What to produce:
Pull every line containing "coeur" from the listing below.

Dataset extract:
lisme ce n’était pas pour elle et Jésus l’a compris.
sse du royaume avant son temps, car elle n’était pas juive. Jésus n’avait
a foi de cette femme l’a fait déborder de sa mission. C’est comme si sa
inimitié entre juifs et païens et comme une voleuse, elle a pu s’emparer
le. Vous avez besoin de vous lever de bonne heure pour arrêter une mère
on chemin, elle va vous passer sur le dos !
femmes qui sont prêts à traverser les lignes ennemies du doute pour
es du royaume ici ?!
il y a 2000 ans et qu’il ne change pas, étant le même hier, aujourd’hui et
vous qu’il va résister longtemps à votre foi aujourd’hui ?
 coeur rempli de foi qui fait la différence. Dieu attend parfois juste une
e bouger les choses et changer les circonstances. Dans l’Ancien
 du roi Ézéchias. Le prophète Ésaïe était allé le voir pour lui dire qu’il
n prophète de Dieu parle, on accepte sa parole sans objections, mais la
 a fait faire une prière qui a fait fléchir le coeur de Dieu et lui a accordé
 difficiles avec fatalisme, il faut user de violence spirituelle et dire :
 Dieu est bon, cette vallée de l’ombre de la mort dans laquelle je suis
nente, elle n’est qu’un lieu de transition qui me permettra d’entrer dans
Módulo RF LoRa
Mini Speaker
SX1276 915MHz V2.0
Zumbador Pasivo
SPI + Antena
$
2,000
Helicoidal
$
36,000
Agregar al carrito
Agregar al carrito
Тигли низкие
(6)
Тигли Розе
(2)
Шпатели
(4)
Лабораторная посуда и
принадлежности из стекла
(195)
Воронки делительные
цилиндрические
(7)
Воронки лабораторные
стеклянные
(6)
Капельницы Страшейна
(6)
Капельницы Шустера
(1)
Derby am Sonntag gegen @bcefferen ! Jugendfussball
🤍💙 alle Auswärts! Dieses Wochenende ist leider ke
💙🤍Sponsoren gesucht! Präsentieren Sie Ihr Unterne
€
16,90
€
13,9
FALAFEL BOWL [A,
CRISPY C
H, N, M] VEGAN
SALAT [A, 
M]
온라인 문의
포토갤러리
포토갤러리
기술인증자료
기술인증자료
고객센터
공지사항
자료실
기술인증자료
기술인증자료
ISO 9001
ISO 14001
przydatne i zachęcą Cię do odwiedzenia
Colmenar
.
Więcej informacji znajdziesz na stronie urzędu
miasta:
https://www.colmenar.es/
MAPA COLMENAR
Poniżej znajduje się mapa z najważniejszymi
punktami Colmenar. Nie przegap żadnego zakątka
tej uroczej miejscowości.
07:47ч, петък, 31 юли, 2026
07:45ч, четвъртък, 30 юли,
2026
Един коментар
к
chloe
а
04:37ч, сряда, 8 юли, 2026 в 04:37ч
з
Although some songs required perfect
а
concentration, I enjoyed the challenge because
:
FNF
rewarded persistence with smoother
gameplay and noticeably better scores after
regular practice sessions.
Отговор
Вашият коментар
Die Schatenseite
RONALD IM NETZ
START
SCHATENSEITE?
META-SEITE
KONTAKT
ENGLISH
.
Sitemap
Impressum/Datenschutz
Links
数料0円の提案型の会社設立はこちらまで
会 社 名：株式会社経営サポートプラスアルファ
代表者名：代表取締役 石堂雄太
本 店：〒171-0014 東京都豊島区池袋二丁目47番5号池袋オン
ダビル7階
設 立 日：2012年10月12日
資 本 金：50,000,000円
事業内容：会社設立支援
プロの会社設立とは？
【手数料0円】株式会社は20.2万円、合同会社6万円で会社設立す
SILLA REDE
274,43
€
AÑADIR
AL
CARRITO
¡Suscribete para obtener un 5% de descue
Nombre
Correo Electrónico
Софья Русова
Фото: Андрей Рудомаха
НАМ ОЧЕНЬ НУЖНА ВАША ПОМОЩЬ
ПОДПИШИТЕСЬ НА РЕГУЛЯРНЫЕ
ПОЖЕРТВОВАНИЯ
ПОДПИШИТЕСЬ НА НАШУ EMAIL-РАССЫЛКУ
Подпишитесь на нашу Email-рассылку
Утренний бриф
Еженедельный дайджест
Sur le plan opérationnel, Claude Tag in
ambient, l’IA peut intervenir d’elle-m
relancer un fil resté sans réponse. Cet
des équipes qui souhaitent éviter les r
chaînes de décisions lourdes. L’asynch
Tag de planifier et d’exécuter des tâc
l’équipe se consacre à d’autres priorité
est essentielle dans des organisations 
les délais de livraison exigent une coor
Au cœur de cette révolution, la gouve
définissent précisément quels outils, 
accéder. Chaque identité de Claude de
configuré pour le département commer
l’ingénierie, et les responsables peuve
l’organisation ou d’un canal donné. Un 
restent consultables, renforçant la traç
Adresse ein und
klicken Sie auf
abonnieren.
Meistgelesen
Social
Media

Output for this task:
 coeur rempli de foi qui fait la différence. Dieu attend parfois juste une
 a fait faire une prière qui a fait fléchir le coeur de Dieu et lui a accordé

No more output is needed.